Supreme Court docket will not cease grand jury from getting Trump’s tax returns
The U.S. Supreme Court on Monday declined to prevent a New York grand jury from receiving President Donald Trump’s personal and corporate tax returns. This was a key defeat in his protracted legal battle over not placing his tax records in the hands of investigators.
The ruling doesn’t mean the returns will be published anytime soon and may never be published publicly. According to state law, materials given to a grand jury must be kept secret. But Manhattan District Attorney Cyrus Vance can now require Trump’s accountants to turn over the records the president has steadfastly refused to surrender to prosecutors or Congress.
“The work continues,” Vance said in response to the Supreme Court order.
Vance is filing an eight year tax return for a grand jury investigation into hush money payments and other financial transactions. The investigation began after it was revealed that former Trump attorney Michael Cohen paid Stormy Daniels $ 130,000 to keep silent about her claim she had an affair with Trump, a claim the former president has denied.
Cohen also alleged to Congress that the Trump organization sometimes lied about its financial situation in order to evade taxes or obtain favorable loan terms.

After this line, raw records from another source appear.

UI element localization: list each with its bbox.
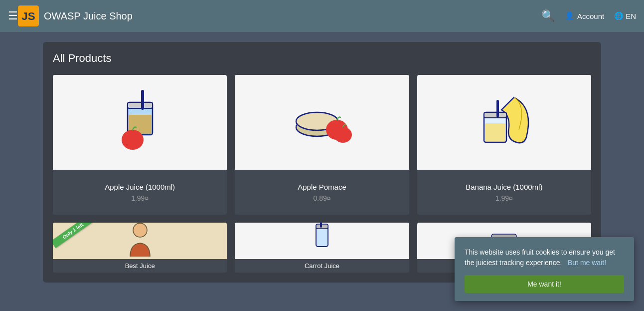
product-info-apple-juice: Apple Juice (1000ml) 1.99¤ — [53, 170, 227, 215]
apple-pomace-image — [287, 87, 357, 157]
menu-button[interactable]: ☰ — [8, 9, 18, 22]
lang-label: EN — [626, 12, 636, 20]
svg-rect-18 — [320, 223, 322, 228]
language-selector[interactable]: 🌐 EN — [614, 11, 636, 20]
app-logo: JS — [18, 5, 39, 26]
search-icon: 🔍 — [541, 9, 555, 22]
product-price-apple-pomace: 0.89¤ — [243, 194, 401, 202]
product-image-banana-juice — [417, 75, 591, 170]
account-menu[interactable]: 👤 Account — [565, 11, 604, 20]
navbar-actions: 🔍 👤 Account 🌐 EN — [541, 9, 636, 22]
product-price-apple-juice: 1.99¤ — [61, 194, 219, 202]
product-image-apple-pomace — [235, 75, 409, 170]
cookie-toast: This website uses fruit cookies to ensur… — [455, 237, 634, 301]
svg-text:JS: JS — [21, 10, 35, 22]
svg-point-6 — [122, 130, 144, 150]
search-button[interactable]: 🔍 — [541, 9, 555, 22]
product-name-carrot-juice: Carrot Juice — [238, 262, 406, 270]
product-image-carrot-juice — [235, 223, 409, 259]
product-name-banana-juice: Banana Juice (1000ml) — [425, 183, 583, 191]
product-info-apple-pomace: Apple Pomace 0.89¤ — [235, 170, 409, 215]
product-grid-top: Apple Juice (1000ml) 1.99¤ — [53, 75, 591, 215]
svg-rect-4 — [141, 90, 144, 110]
product-image-best-juice: Only 1 left — [53, 223, 227, 259]
product-image-apple-juice — [53, 75, 227, 170]
product-price-banana-juice: 1.99¤ — [425, 194, 583, 202]
product-name-apple-pomace: Apple Pomace — [243, 183, 401, 191]
globe-icon: 🌐 — [614, 11, 624, 20]
apple-juice-image — [105, 87, 175, 157]
svg-rect-3 — [128, 102, 153, 108]
product-card-best-juice[interactable]: Only 1 left Best Juice — [53, 223, 227, 273]
svg-rect-13 — [496, 100, 499, 117]
navbar: ☰ JS OWASP Juice Shop 🔍 👤 Account 🌐 EN — [0, 0, 644, 32]
product-card-carrot-juice[interactable]: Carrot Juice — [235, 223, 409, 273]
product-card-apple-pomace[interactable]: Apple Pomace 0.89¤ — [235, 75, 409, 215]
app-title: OWASP Juice Shop — [44, 10, 541, 22]
product-card-banana-juice[interactable]: Banana Juice (1000ml) 1.99¤ — [417, 75, 591, 215]
cookie-toast-message: This website uses fruit cookies to ensur… — [465, 247, 624, 268]
section-title: All Products — [53, 52, 591, 65]
product-name-apple-juice: Apple Juice (1000ml) — [61, 183, 219, 191]
hamburger-icon: ☰ — [8, 9, 18, 22]
cookie-learn-more-link[interactable]: But me wait! — [568, 259, 606, 267]
banana-juice-image — [469, 87, 539, 157]
product-name-best-juice: Best Juice — [56, 262, 224, 270]
product-info-banana-juice: Banana Juice (1000ml) 1.99¤ — [417, 170, 591, 215]
svg-rect-12 — [484, 112, 506, 118]
account-icon: 👤 — [565, 11, 574, 20]
svg-point-10 — [334, 127, 352, 143]
account-label: Account — [577, 12, 604, 20]
carrot-juice-image — [302, 223, 342, 259]
product-card-apple-juice[interactable]: Apple Juice (1000ml) 1.99¤ — [53, 75, 227, 215]
cookie-accept-button[interactable]: Me want it! — [465, 275, 624, 293]
svg-rect-14 — [485, 123, 505, 141]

In July, the Supreme Court rejected Trump’s claims that, as the seated president, he was immune to any part of the criminal justice system – including grand jury investigations. The decision, however, said he could return to the lower courts and provide the same arguments to anyone trying to defeat a subpoena.
A month later, a federal judge in New York ruled Trump’s renewed attempt to dismiss the subpoena, describing the legal attack as merely a repackaged version of his original immunity argument. The 2nd US Court of Appeals upheld the verdict.
Trump’s legal team said the subpoena was very broad and maliciously issued to harass him. If Vance were just considering Cohen’s payments, that wouldn’t explain why Vance simply copied a much broader subpoena from a congressional committee.
A state’s first subpoena for a sitting president’s notes should have been properly tailored, they told the Supreme Court.
“The nearly unlimited range, range and geographic reach has all the characteristics of a fishing expedition,” his lawyers told the Supreme Court. “And the fact that the subpoena was issued to a third party administrator while tensions between the Trump Organization and the District Attorney were high, for dubious reasons of efficiency, only makes the malice allegation all the more plausible.”
However, in recent court records, Vance has suggested that the scope of his work may be broader than just the hush money payments.
“The investigation covers a wide variety of business transactions and is based on information from public sources, confidential informants and grand jury procedures,” and could include business forgery, insurance fraud and tax fraud, Vance told the appeals court.
After the Supreme Court cleared the way for Vance to enforce the subpoena, the president has exhausted his legal resources to block it. The full tax return documents or parts of them would only be released if Vance later files criminal complaints and tries to use them as evidence.